Ok, why, all of a sudden (the past couple of days) the right side of my page when I use this forum is cut off.  I need to move it every time I go from one page to another.  Oh, I must say, the left side (where the ads are) is never cut off.  Just the text.  If I want to know what to buy and where to buy it, it is all there.  By the way, I have never, ever purchased anything advertised on this or any other site, I understand the need to pay for the site, but please, please, if something has to go, don't make it the text I'm trying to read.


----------



## Mrs. Cuillo (Jul 19, 2007)

That stinks Claire...I understand how it can be frustrating.  I am sure an admin will be along shortly to help you out.  Just hold tight!!


----------



## Alix (Jul 19, 2007)

Claire, do you have your screen maximized? I know that happens to me if I am not maxed. Also, the default is to have the page all the way to the left, just the way it is for those of us who read from left to right.


----------



## Caine (Jul 19, 2007)

This problem also occurs if someone posts a picture which is wider than the normal column size of this site.

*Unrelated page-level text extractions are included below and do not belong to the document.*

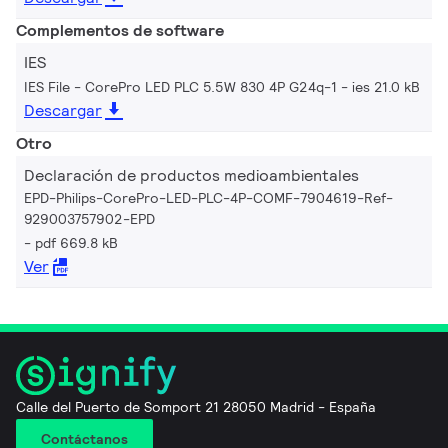
Complementos de software
IES
IES File - CorePro LED PLC 5.5W 830 4P G24q-1
ies 21.0 kB
Descargar
Otro
Declaración de productos medioambientales
EPD-Philips-CorePro-LED-PLC-4P-COMF-7904619-Ref-
929003757902-EPD
pdf 669.8 kB
Ver
Calle del Puerto de Somport 21 28050 Madrid - España
Contáctanos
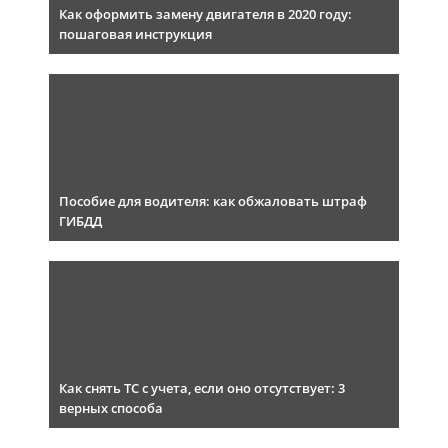
Как оформить замену двигателя в 2020 году:
пошаговая инструкция
Пособие для водителя: как обжаловать штраф
ГИБДД
Как снять ТС с учета, если оно отсутствует: 3
верных способа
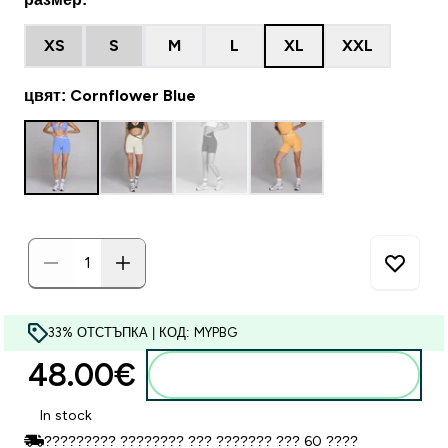
XS
S
M
L
XL
XXL
цвят: Cornflower Blue
33% ОТСТЪПКА | КОД: MYPBG
48.00€‎
Добавете към кошницата
In stock
????????? ???????? ??? ??????? ??? 60 ????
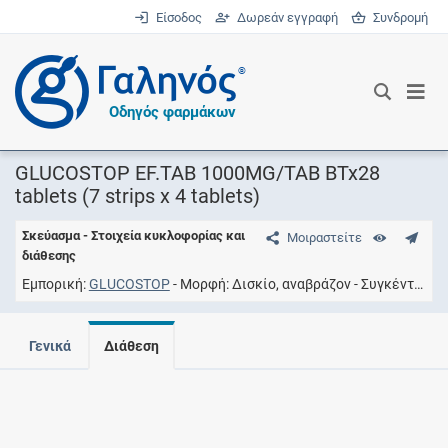
Είσοδος
Δωρεάν εγγραφή
Συνδρομή
®
Οδηγός φαρμάκων
GLUCOSTOP EF.TAB 1000MG/TAB BTx28
tablets (7 strips x 4 tablets)
Σκεύασμα - Στοιχεία κυκλοφορίας και
Μοιραστείτε
διάθεσης
Εμπορική
GLUCOSTOP
Μορφή
Δισκίο, αναβράζον
Συγκέντρωση
Γενικά
Διάθεση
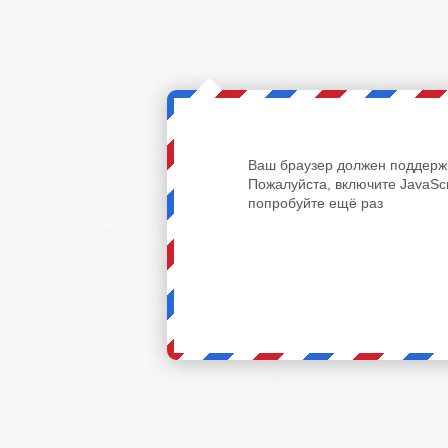
Ваш браузер должен поддержи
Пожалуйста, включите JavaScr
попробуйте ещё раз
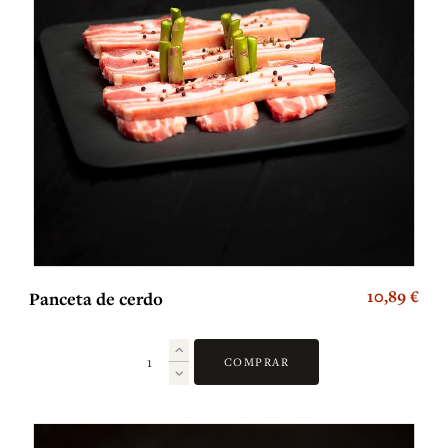
10,89 €
Panceta de cerdo
COMPRAR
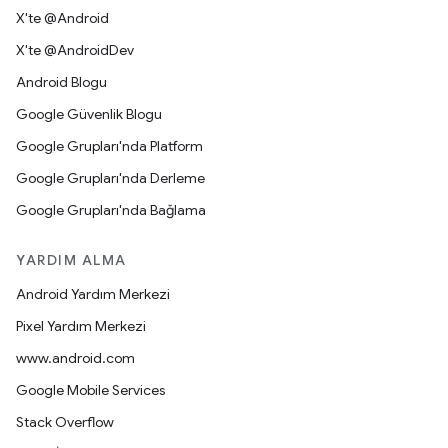
X'te @Android
X'te @AndroidDev
Android Blogu
Google Güvenlik Blogu
Google Grupları'nda Platform
Google Grupları'nda Derleme
Google Grupları'nda Bağlama
YARDIM ALMA
Android Yardım Merkezi
Pixel Yardım Merkezi
www.android.com
Google Mobile Services
Stack Overflow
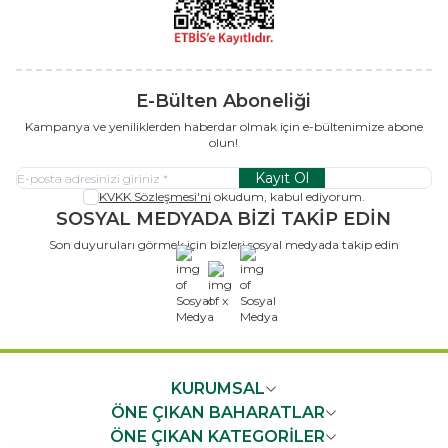
E-Bülten Aboneliği
Kampanya ve yeniliklerden haberdar olmak için e-bültenimize abone
olun!
Kayıt Ol
KVKK Sözleşmesi'ni
okudum, kabul ediyorum.
SOSYAL MEDYADA BİZİ TAKİP EDİN
Son duyuruları görmek için bizleri sosyal medyada takip edin
x
KURUMSAL
ÖNE ÇIKAN BAHARATLAR
ÖNE ÇIKAN KATEGORİLER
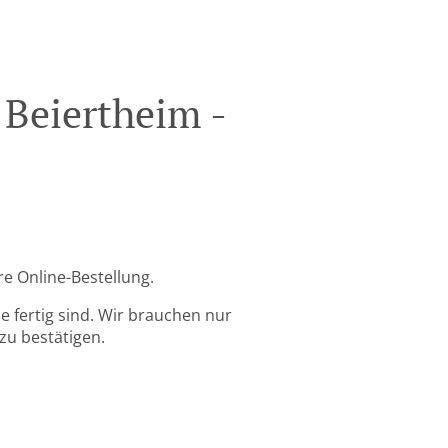
 Beiertheim -
re Online-Bestellung.
 fertig sind. Wir brauchen nur
zu bestätigen.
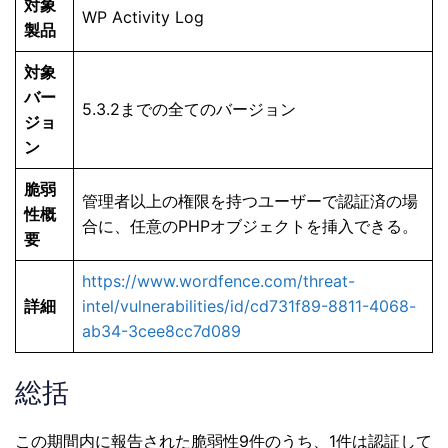
対象
WP Activity Log
製品
対象
バー
5.3.2までの全てのバージョン
ジョ
ン
脆弱
管理者以上の権限を持つユーザーで認証済の場
性概
合に、任意のPHPオブジェクトを挿入できる。
要
https://www.wordfence.com/threat-
詳細
intel/vulnerabilities/id/cd731f89-8811-4068-
ab34-3cee8cc7d089
総括
この期間内に報告された脆弱性9件のうち、1件は認証して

Could anyone posting pictures PLEASE use some type of graphics software (Paint comes FREE with any Windows operating system and can be acessed by clicking Start>All Programs>Accessories>Paint) to reduce not only the DPI of your photos, but also the dimensions?  96 dpi is the perfect size for on-screen viewing with any Windows product, and a 5-inch width should stop the graphic from "stretching" the display.


----------



## keltin (Jul 19, 2007)

Caine said:
			
		

> This problem also occurs if someone posts a picture which is wider than the normal column size of this site.
> 
> Could anyone posting pictures PLEASE use some type of graphics software (Paint comes FREE with any Windows operating system and can be acessed by clicking Start>All Programs>Accessories>Paint) to reduce not only the DPI of your photos, but also the dimensions? 96 dpi is the perfect size for on-screen viewing with any Windows product, and a 5-inch width should stop the graphic from "stretching" the display.


 
I was thinking the same thing, it sounds like Claire is viewing a “stretched” board. Perhaps she viewed a picture that stretched it and the rest of the pages got stuck?


Claire, what resolution are you viewing? I use 1024x768 on one monitor and DC works fine. My other PC uses 1280x1024, and that too works fine. I do get occasional stretching with pictures on the 1024x768 PC. 

Try deleting your browser cache and see if that helps.


----------